To calculate the actual probability of the coin landing on this side would take some fairly complicated physics though. A naive approximation would be this:
The coin has a top and bottom, each of 463.8 mm^2, and a side area of 133.6 mm^2. The chance of landing on the side area is 133.6 / (2*463.8+133.6) = 0.1259, or 12.59%. Of course the real probability is much less, since this completely disregards things like equilibrium, kinetic energy, and all that fun stuff.
• At around , I got a little bit confused. All probabilities should add up to 1, right? Is the reason that one specific example (such as the one at ) doesn't add up to 1 (or equal one on its own) because there is more than one combination in the sample space?
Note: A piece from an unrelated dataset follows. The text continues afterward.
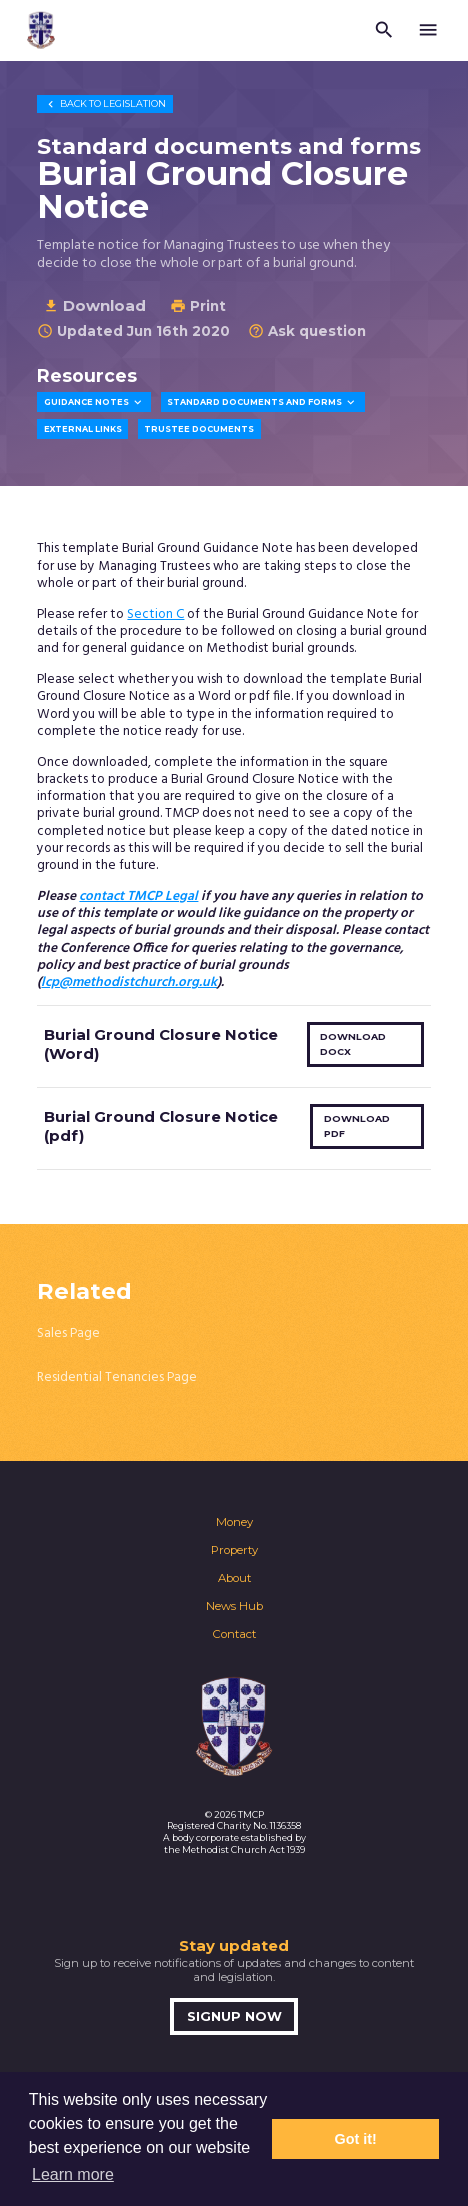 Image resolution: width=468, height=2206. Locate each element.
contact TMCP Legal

• Here 3 coins are being flipped. Since they are unfair the calculation is slightly complicated.
P(H) = 60% = 0.6 and P(T) = 40% = 0.4
Possibilities are
HHH P(HHH) = 0.6 x 0.6 x 0.6 = 0.216
TTT P(TTT) = (0.4)^3 = 0.064
HHT, HTH, THH P(2 heads and a tail) = 3 x (0.6)^2 x (0.4) = 0.432
TTH, THT, HTT P(2 tails and a head) = 3 x (0.4)^2 x (0.6) = 0.288
Add all the probabilities = 0.216 + 0.064 + 0.432 + 0.288 = 1
We have to know which probabilities when added = 1
Here we are flipping 3 coins or the same coin 3 times so the events and the sample space is different.
• between -19, sal talked about flipping the coin many times as a trial. but, even if he did so and got more heads in the trial,what is the guarantee he would get more heads in the real event. i mean, a coin doesn;t have any memory of coming heads many times in a trial
• Supernova: There is a statistical concept known as "The Law of Large Numbers". In layman's terms, essentially that in this case if you were to flip this coin 1,000,000 times and it came up heads 60% of the time, you could be VERY confident that this coin was biased towards heads and that the probability of flipping a heads is 60%.
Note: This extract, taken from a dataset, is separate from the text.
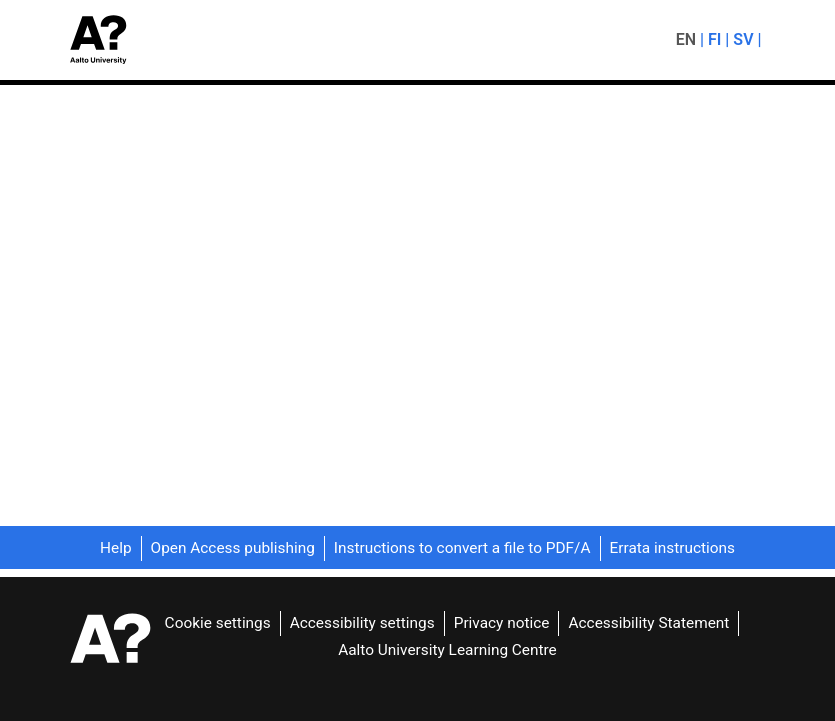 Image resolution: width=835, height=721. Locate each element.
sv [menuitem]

Think of a baseball player at the beginning of a season. Let's say he gets 10 hits in his first 20 at-bats. Would you say he is a .500 hitter? No way -- the sample size is way too small. When the number of at-bats starts getting large, you can then make the type of determination of what type of average this hitter truly is.

It's the same with the coin. The coin may be biased where it will fall on heads 60% of the time. But if you flip it 10 times, it could reasonably fall on tails 7 times. 10 times is not enough. How much is enough? Well, the more the better, but you can usually say that 1000 or more is enough to give you a true picture of probability.